◆ Work to complete
Look for the word "with" in the entries below, then copy every line that has it.

◆ Exercise materials
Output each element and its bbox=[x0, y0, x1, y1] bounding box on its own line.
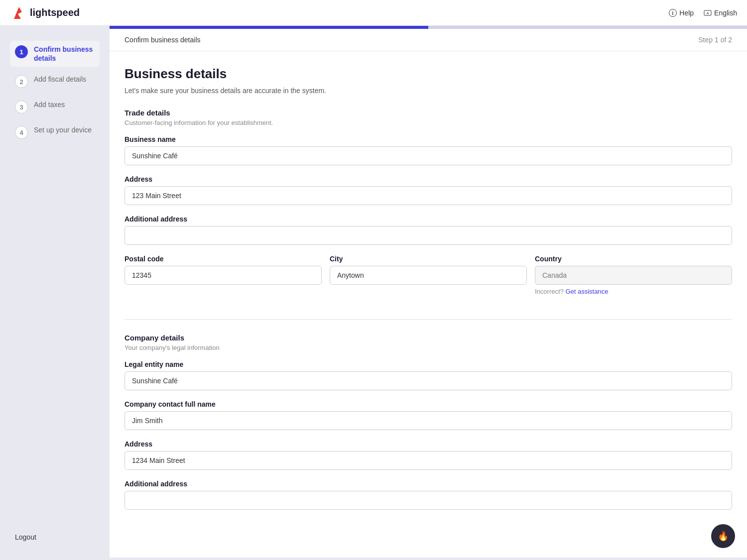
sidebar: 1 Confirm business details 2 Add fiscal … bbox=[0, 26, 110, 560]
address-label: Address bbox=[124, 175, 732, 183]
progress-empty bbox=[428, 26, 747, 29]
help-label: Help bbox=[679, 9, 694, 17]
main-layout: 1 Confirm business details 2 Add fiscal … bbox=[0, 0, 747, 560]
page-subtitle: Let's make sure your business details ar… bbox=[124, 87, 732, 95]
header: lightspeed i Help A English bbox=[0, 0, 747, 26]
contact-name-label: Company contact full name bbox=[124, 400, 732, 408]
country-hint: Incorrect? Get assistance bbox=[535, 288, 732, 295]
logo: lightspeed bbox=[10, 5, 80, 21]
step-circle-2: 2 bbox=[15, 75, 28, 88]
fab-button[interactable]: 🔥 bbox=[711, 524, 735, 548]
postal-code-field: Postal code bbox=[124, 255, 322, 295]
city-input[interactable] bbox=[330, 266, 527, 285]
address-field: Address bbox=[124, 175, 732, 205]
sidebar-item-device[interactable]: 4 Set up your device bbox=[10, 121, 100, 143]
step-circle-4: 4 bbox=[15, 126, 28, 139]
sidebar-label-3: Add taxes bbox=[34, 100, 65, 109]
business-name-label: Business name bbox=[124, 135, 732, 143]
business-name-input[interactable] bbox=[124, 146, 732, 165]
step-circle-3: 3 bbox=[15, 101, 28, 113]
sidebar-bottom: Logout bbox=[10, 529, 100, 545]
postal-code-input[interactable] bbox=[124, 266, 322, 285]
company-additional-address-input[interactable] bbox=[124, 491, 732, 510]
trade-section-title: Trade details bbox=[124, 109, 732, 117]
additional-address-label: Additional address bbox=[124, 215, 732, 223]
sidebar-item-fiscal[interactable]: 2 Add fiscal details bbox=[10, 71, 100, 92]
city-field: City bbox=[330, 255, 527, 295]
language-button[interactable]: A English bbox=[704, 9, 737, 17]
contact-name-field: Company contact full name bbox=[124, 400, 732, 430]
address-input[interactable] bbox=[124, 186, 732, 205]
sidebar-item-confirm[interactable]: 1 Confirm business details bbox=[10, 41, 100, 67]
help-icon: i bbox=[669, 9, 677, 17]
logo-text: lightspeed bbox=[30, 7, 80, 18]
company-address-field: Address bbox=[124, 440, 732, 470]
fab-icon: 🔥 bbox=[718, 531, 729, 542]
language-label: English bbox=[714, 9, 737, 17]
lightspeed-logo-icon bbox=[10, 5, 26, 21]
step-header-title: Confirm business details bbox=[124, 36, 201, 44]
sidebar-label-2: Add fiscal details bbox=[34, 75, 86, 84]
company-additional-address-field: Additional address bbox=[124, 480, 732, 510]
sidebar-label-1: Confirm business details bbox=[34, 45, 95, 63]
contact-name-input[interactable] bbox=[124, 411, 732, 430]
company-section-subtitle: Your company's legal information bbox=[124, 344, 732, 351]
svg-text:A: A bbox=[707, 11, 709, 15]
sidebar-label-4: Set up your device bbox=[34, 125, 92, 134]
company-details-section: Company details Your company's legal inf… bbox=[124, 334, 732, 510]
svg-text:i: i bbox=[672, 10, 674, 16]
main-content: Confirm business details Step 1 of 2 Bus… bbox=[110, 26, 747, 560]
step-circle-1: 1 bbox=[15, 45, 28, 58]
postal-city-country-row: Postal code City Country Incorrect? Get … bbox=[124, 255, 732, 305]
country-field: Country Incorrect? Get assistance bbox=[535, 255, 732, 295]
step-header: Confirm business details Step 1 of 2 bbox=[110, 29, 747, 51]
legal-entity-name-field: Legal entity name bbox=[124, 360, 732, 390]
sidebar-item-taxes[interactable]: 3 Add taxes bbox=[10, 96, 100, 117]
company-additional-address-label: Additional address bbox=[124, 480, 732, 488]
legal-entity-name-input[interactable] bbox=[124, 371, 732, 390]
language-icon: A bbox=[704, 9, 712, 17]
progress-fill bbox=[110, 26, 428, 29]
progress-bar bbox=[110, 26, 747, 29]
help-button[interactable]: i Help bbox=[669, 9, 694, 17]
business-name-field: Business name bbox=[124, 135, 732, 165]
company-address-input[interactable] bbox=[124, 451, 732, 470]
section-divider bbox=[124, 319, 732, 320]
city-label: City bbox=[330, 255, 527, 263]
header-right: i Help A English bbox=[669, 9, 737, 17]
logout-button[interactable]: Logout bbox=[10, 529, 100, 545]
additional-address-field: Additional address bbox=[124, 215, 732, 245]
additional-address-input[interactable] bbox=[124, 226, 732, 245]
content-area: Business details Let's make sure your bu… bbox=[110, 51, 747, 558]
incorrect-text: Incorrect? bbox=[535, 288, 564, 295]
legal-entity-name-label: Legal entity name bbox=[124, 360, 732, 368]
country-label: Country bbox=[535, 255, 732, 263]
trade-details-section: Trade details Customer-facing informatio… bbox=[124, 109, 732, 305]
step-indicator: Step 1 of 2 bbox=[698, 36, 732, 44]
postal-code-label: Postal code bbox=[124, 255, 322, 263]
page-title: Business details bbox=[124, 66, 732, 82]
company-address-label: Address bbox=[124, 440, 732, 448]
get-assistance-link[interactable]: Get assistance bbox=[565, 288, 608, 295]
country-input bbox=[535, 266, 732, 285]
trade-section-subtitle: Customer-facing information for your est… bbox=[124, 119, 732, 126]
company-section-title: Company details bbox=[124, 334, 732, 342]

==

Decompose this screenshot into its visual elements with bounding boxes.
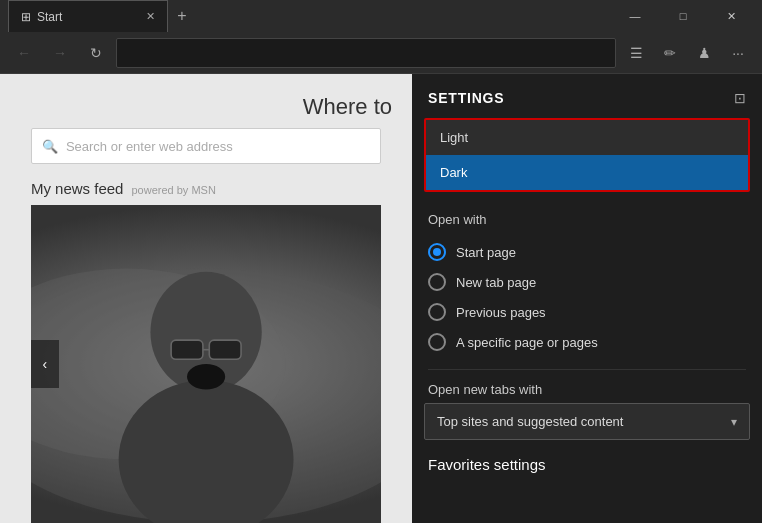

==

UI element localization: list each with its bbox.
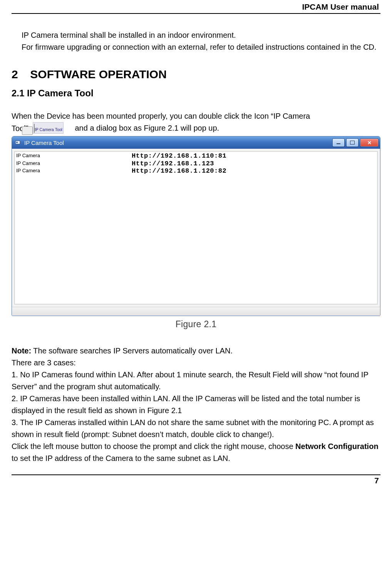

◆ Answer box
Decompose this screenshot into its visual elements with bounding boxes.
UI element localization: list each with its bbox.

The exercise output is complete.